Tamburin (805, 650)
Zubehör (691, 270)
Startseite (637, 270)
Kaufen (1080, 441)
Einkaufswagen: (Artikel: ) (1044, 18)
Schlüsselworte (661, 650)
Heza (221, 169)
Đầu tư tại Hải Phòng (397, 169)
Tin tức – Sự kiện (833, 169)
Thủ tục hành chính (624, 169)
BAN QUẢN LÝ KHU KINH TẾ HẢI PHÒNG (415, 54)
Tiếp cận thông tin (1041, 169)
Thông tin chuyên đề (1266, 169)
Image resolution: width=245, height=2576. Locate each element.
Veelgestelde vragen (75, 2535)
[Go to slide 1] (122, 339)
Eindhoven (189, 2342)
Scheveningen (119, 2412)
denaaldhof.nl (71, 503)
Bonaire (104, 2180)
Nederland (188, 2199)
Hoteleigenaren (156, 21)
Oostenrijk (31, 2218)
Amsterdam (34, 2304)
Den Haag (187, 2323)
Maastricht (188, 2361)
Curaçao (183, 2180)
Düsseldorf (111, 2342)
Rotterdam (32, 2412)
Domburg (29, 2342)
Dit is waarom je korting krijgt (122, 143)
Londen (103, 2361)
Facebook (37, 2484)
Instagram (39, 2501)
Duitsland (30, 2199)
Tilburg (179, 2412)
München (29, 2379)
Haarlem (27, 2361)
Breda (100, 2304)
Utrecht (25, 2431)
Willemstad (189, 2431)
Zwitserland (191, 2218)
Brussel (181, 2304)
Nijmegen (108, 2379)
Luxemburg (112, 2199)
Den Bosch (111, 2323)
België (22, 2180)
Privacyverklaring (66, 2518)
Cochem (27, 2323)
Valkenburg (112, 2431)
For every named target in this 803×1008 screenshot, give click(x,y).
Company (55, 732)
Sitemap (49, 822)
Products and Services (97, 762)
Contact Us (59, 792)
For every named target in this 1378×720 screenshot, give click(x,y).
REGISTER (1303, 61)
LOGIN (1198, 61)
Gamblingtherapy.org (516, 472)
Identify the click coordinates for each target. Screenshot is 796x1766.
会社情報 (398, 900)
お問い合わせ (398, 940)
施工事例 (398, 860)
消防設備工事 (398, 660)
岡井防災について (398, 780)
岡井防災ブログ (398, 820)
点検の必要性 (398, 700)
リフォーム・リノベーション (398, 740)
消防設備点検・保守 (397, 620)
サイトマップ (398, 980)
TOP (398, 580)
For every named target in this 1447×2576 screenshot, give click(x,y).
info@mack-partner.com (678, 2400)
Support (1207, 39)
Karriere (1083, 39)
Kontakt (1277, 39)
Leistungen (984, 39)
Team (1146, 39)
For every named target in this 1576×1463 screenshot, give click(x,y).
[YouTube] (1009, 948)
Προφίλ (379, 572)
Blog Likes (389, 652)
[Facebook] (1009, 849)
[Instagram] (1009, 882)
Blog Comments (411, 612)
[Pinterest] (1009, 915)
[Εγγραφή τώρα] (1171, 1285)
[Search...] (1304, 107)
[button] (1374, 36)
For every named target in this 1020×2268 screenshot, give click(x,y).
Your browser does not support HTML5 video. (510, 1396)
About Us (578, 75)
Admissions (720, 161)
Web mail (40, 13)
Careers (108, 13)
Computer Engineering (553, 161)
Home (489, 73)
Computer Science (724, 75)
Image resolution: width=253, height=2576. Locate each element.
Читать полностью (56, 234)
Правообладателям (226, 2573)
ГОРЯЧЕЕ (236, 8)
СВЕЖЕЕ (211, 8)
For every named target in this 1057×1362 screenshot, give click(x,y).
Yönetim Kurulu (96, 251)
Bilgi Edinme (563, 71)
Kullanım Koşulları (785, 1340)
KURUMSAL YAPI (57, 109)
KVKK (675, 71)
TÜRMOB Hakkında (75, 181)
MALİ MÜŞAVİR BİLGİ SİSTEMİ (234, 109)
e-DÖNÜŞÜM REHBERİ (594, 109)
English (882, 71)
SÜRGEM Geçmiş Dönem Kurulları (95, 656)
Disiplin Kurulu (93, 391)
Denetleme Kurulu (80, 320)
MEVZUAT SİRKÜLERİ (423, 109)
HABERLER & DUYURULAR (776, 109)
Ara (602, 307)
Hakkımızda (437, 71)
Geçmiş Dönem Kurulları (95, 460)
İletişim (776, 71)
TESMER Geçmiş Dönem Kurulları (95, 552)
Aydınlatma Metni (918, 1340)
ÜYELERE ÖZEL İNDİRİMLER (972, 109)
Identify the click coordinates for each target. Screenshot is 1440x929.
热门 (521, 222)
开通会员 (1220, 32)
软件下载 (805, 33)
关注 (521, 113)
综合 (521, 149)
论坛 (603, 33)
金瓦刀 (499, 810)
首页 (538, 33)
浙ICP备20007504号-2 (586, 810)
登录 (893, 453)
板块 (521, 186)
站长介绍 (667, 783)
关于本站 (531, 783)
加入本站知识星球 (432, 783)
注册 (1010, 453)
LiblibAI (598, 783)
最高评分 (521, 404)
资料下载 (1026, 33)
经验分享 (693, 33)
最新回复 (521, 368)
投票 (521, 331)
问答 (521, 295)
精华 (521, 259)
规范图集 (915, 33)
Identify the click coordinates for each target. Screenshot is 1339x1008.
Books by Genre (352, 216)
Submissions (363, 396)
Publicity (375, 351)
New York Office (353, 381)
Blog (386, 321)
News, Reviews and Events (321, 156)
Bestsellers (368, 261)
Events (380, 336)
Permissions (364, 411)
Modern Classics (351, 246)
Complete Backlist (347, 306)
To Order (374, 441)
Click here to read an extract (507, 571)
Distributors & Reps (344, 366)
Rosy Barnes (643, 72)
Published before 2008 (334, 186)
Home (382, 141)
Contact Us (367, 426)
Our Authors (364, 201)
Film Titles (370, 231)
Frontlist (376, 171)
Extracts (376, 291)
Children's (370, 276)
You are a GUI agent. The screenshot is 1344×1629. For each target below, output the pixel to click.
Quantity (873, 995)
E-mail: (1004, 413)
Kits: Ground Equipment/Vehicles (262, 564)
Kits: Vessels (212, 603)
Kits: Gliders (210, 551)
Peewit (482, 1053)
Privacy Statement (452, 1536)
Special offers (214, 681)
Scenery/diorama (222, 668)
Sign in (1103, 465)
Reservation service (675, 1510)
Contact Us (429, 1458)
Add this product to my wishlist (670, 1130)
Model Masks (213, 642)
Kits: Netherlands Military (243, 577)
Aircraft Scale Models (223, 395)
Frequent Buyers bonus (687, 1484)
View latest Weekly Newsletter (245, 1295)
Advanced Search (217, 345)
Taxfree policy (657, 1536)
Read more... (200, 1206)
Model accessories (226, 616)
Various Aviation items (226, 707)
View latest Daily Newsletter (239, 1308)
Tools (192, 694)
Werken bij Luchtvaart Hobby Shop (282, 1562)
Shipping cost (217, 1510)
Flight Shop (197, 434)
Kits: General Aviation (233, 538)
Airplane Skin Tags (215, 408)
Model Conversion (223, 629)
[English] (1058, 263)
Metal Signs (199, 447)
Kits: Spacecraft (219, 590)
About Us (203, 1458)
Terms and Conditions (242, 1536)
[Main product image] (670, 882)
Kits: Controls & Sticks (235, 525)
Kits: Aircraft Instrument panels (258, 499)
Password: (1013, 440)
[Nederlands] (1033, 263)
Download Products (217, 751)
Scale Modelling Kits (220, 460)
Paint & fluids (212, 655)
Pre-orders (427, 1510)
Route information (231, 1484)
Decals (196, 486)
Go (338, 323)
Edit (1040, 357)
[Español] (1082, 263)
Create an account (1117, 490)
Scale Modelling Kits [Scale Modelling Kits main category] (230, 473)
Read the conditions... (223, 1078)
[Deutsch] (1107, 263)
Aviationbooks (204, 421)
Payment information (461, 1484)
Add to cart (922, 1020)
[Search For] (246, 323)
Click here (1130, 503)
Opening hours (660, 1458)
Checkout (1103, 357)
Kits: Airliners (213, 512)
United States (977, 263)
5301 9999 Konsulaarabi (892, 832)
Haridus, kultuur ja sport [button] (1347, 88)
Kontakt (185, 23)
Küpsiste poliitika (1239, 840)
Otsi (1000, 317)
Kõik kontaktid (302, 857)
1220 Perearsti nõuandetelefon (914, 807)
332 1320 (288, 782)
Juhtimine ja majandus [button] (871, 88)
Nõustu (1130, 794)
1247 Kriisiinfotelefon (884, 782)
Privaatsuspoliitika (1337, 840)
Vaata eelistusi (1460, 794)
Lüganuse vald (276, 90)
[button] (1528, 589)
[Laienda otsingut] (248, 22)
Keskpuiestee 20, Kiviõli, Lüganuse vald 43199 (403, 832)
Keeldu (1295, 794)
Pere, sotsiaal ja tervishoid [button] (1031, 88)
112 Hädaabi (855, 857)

******************************

Wherever the line holding "Extracts (376, 291)" falls in the entries above, copy exactly from it through the line holding "Kits: Netherlands Military (243, 577)", inclusive, and add nothing.

[Exercise output]:
Extracts (376, 291)
Children's (370, 276)
You are a GUI agent. The screenshot is 1344×1629. For each target below, output the pixel to click.
Quantity (873, 995)
E-mail: (1004, 413)
Kits: Ground Equipment/Vehicles (262, 564)
Kits: Vessels (212, 603)
Kits: Gliders (210, 551)
Peewit (482, 1053)
Privacy Statement (452, 1536)
Special offers (214, 681)
Scenery/diorama (222, 668)
Sign in (1103, 465)
Reservation service (675, 1510)
Contact Us (429, 1458)
Add this product to my wishlist (670, 1130)
Model Masks (213, 642)
Kits: Netherlands Military (243, 577)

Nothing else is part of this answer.